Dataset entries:

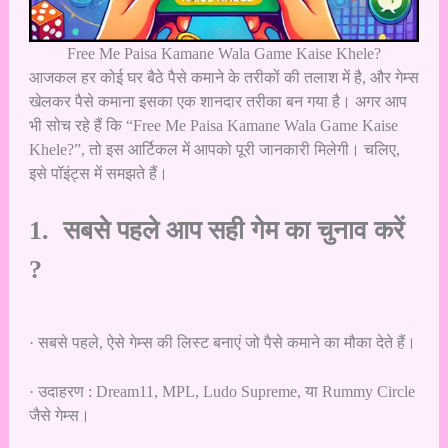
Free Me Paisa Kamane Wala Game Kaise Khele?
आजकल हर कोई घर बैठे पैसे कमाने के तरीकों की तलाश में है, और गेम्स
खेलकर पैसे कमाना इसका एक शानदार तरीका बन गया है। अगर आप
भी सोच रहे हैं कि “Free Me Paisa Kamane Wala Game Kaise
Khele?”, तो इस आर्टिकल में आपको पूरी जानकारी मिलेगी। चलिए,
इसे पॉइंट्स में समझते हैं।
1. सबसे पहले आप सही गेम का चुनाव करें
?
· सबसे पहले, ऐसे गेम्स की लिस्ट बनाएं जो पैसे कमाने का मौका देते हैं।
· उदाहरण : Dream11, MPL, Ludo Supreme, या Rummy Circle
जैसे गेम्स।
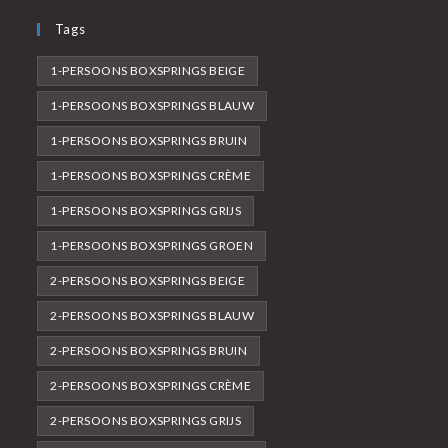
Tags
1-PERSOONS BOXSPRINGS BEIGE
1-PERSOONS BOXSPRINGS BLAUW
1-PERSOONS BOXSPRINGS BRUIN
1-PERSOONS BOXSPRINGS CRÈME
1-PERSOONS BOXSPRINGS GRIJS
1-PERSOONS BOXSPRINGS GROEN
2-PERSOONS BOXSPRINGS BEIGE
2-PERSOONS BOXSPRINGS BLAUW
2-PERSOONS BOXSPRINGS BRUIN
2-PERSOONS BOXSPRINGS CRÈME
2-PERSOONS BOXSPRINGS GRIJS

DIRECTIONS FOR THIS TASK
Every line in the data above that includes the word "Free" should be copied.

EXERCISE SOLUTION
Free Me Paisa Kamane Wala Game Kaise Khele?
भी सोच रहे हैं कि “Free Me Paisa Kamane Wala Game Kaise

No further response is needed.